Ces résultats indiquent que l'utilisation de cannabis est liée à un début plus précoce de la psychose et que cet impact semble s'intensifier avec les années, comme l'a expliqué le chercheur principal, le psychiatre Matthew Large, professeur adjoint à la Faculté de Médecine de l'UNSW. Large a ajouté que l'analyse met l'accent surtout sur les risques de consommation à l'adolescence, "lorsque le cerveau est encore en développement".
Un risque qui s'accumule avec le temps
Pourtant, il a averti que "le risque ne disparaît pas en atteignant 20 ans", et a souligné que ce qui a été observé "suggère un effet cumulatif, où les dommages augmentent avec le temps, de manière similaire à l'alcool ou à la nicotine". "Il pourrait y avoir une limite biologique, dans le sens où l'apparition des symptômes ne peut être avancée qu'à un certain point", a-t-il détaillé.
Dans cette ligne, il a indiqué que "dans les groupes les plus jeunes, des facteurs de risque de psychose, génétiques ou d'un autre type liés au développement, peuvent prédominer, ce qui complique la détection de tout changement d'âge lié au cannabis". Cependant, il a souligné que cette méta-analyse ne prouve pas de manière définitive que le cannabis cause la psychose ni qu'il en soit le déclencheur direct, car, "pour cela, une recherche expérimentale serait nécessaire, ce qui serait peu éthique".

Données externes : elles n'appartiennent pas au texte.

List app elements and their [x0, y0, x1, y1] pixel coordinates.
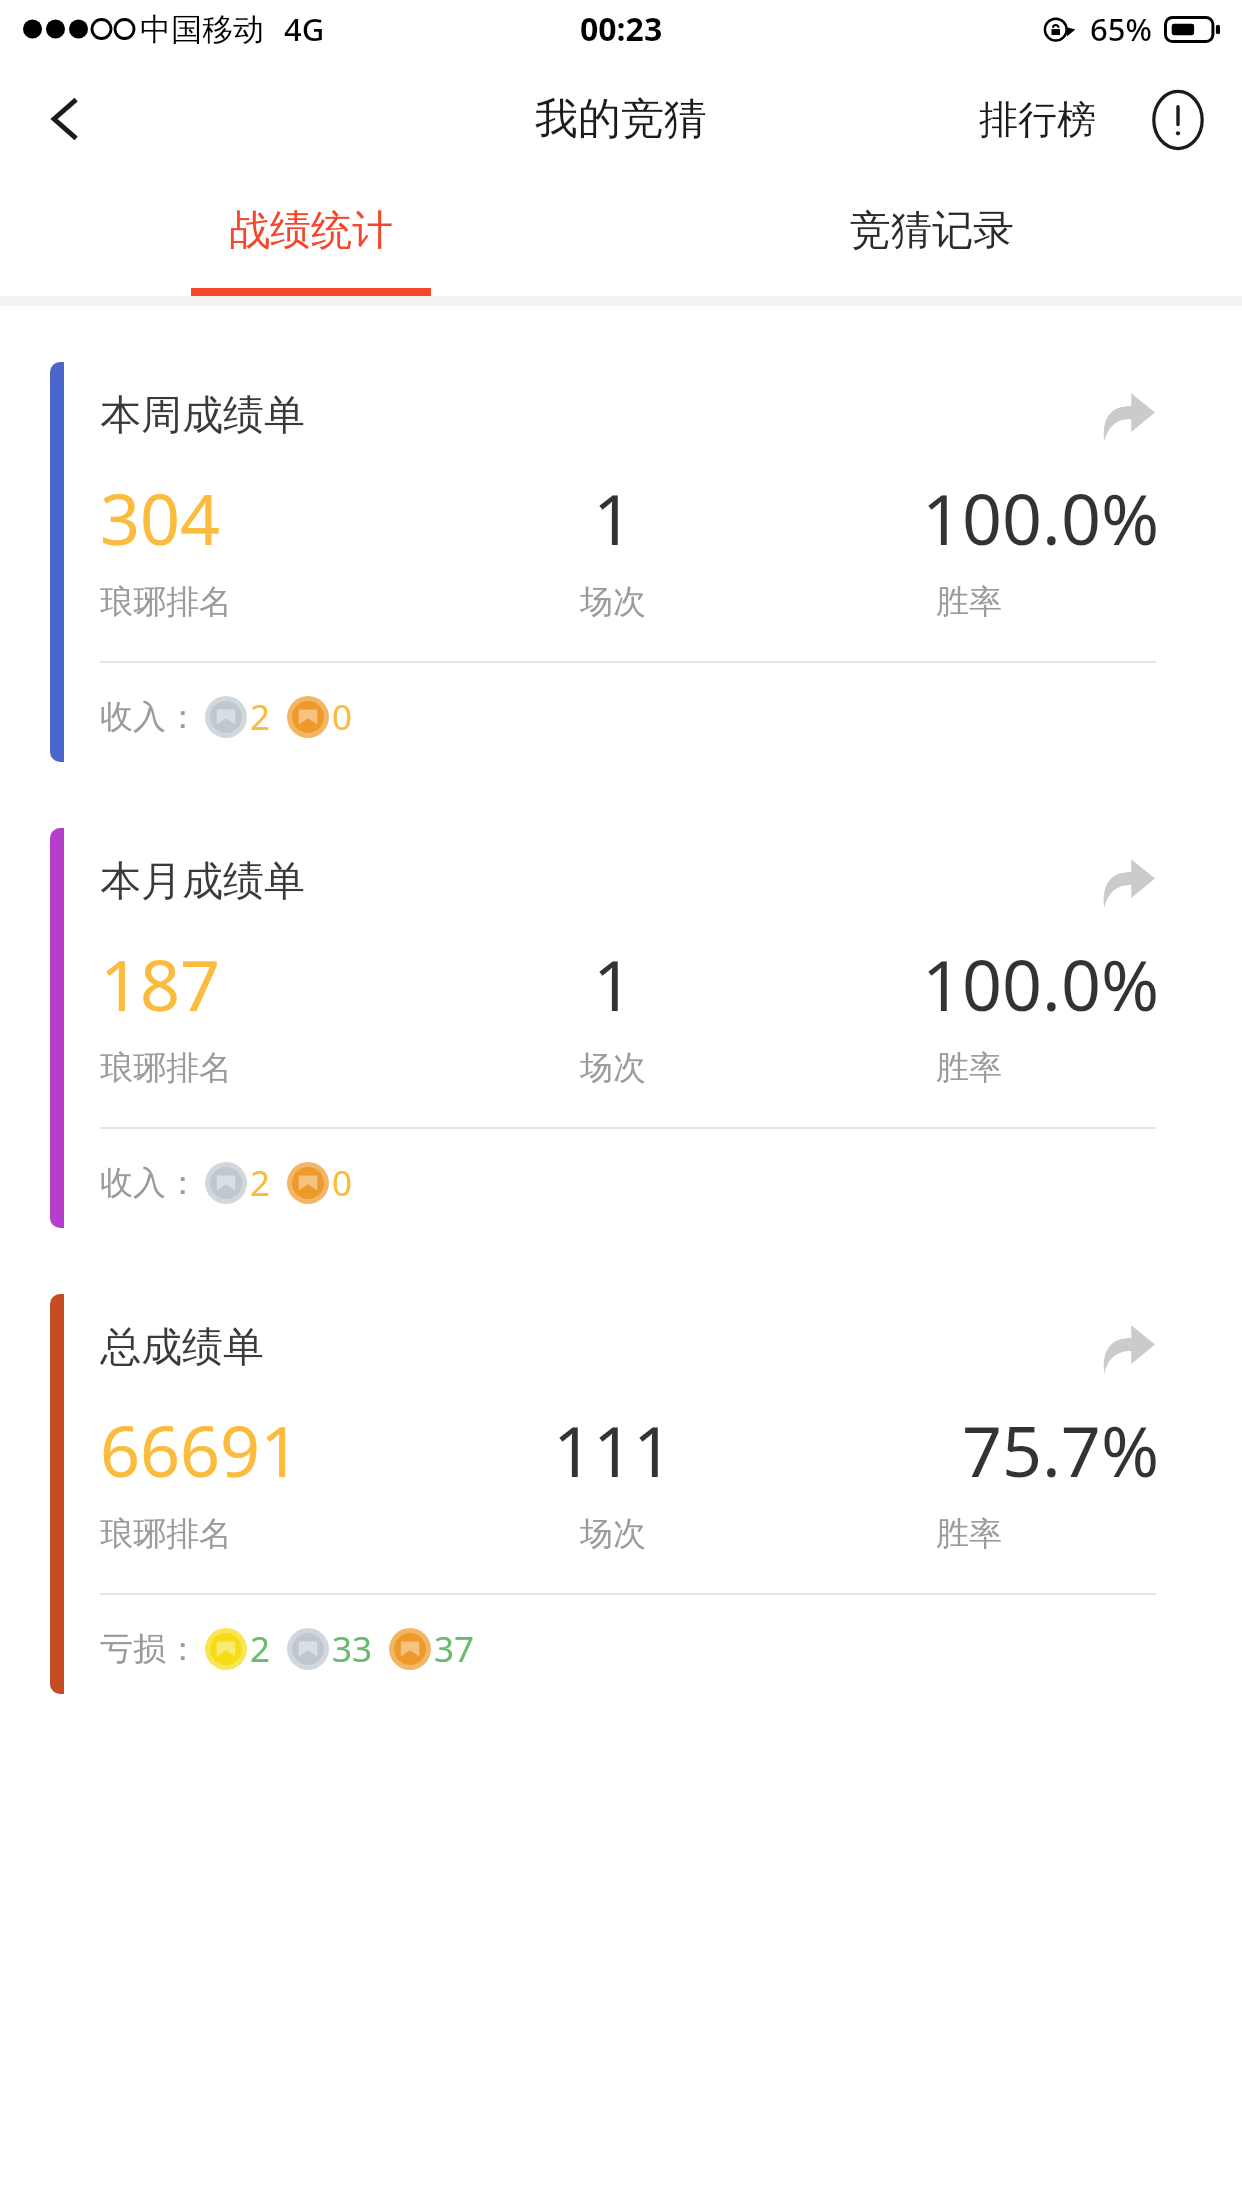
staticText: 00:23 — [580, 7, 663, 51]
staticText: 66691 — [100, 1402, 301, 1497]
staticText: 0 — [332, 693, 353, 741]
button[interactable]: Share — [1096, 386, 1160, 450]
staticText: 100.0% — [922, 470, 1160, 565]
staticText: 琅琊排名 — [100, 1047, 232, 1089]
button[interactable]: Back — [18, 71, 114, 167]
staticText: 37 — [434, 1625, 475, 1673]
button[interactable]: 本月成绩单 — [50, 828, 1192, 1228]
staticText: 总成绩单 — [100, 1322, 264, 1374]
staticText: 战绩统计 — [229, 205, 393, 257]
staticText: 亏损： — [100, 1628, 199, 1670]
staticText: 琅琊排名 — [100, 581, 232, 623]
staticText: 304 — [100, 470, 221, 565]
button[interactable]: 战绩统计 — [0, 180, 621, 296]
button[interactable]: Rules information — [1138, 80, 1218, 160]
staticText: 场次 — [580, 581, 646, 623]
staticText: 2 — [250, 1159, 271, 1207]
staticText: 0 — [332, 1159, 353, 1207]
button[interactable]: Share — [1096, 1318, 1160, 1382]
staticText: 1 — [593, 936, 634, 1031]
staticText: 2 — [250, 1625, 271, 1673]
staticText: 65% — [1090, 8, 1152, 50]
staticText: 我的竞猜 — [535, 92, 707, 146]
staticText: 本周成绩单 — [100, 390, 305, 442]
button[interactable]: 竞猜记录 — [621, 180, 1242, 296]
staticText: 75.7% — [962, 1402, 1160, 1497]
staticText: 胜率 — [936, 1047, 1002, 1089]
staticText: 场次 — [580, 1513, 646, 1555]
staticText: 4G — [284, 8, 325, 50]
staticText: 竞猜记录 — [850, 205, 1014, 257]
staticText: 187 — [100, 936, 221, 1031]
staticText: 胜率 — [936, 1513, 1002, 1555]
staticText: 收入： — [100, 696, 199, 738]
staticText: 100.0% — [922, 936, 1160, 1031]
staticText: 1 — [593, 470, 634, 565]
staticText: 中国移动 — [140, 10, 264, 49]
staticText: 111 — [553, 1402, 674, 1497]
staticText: 2 — [250, 693, 271, 741]
staticText: 琅琊排名 — [100, 1513, 232, 1555]
staticText: 本月成绩单 — [100, 856, 305, 908]
staticText: 场次 — [580, 1047, 646, 1089]
button[interactable]: 排行榜 — [967, 79, 1108, 160]
staticText: 排行榜 — [979, 95, 1096, 144]
staticText: 收入： — [100, 1162, 199, 1204]
staticText: 33 — [332, 1625, 373, 1673]
staticText: 胜率 — [936, 581, 1002, 623]
button[interactable]: 总成绩单 — [50, 1294, 1192, 1694]
button[interactable]: 本周成绩单 — [50, 362, 1192, 762]
button[interactable]: Share — [1096, 852, 1160, 916]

Quoi qu'il en soit, il a défendu que "la cohérence des preuves, en particulier l'effet fort chez les adultes plus âgés qui ont probablement consommé du cannabis pendant plus longtemps, soutient la théorie selon laquelle le cannabis joue un rôle causal dans le moment d'apparition de la psychose et, possiblement, dans l'apparition de certains cas chez des personnes qui autrement n'auraient pas développé de psychose".
La docteure Carly Stevens, membre de la Faculté des Sciences Biomédicales de l'UNSW et auteure principale de la méta-analyse, considère que les résultats remettent en question l'idée que retarder le début de la consommation jusqu'à la vingtaine élimine le danger. À son avis, ce qui a été découvert remet "en question" la croyance selon laquelle il ne se passe rien si l'on commence à fumer de la marijuana "jusqu'à la vingtaine". "Ce n'est tout simplement pas le cas", a-t-elle souligné.
"On a beaucoup insisté sur le fait que les adolescents ne doivent pas fumer de cannabis, ce qui est important, mais nous devons élargir les avertissements à tout le monde", a insisté Stevens. Pour sa part, Large a rappelé que la psychose "est une maladie grave qui vous prive de la réalité". À son avis, "si nous parvenons à retarder la psychose ne serait-ce que de quelques années, les personnes auront plus de chances d'atteindre des jalons cruciaux dans leur éducation et leur formation, et de développer de solides réseaux de soutien qui peuvent les protéger contre la détérioration psychosociale".
Le psychiatre a ajouté que parvenir à ce retard "réduirait également la charge sur le système de santé, étant donné qu'environ 3 pour cent des dépenses de santé dans les pays développés sont attribuées aux troubles psychotiques".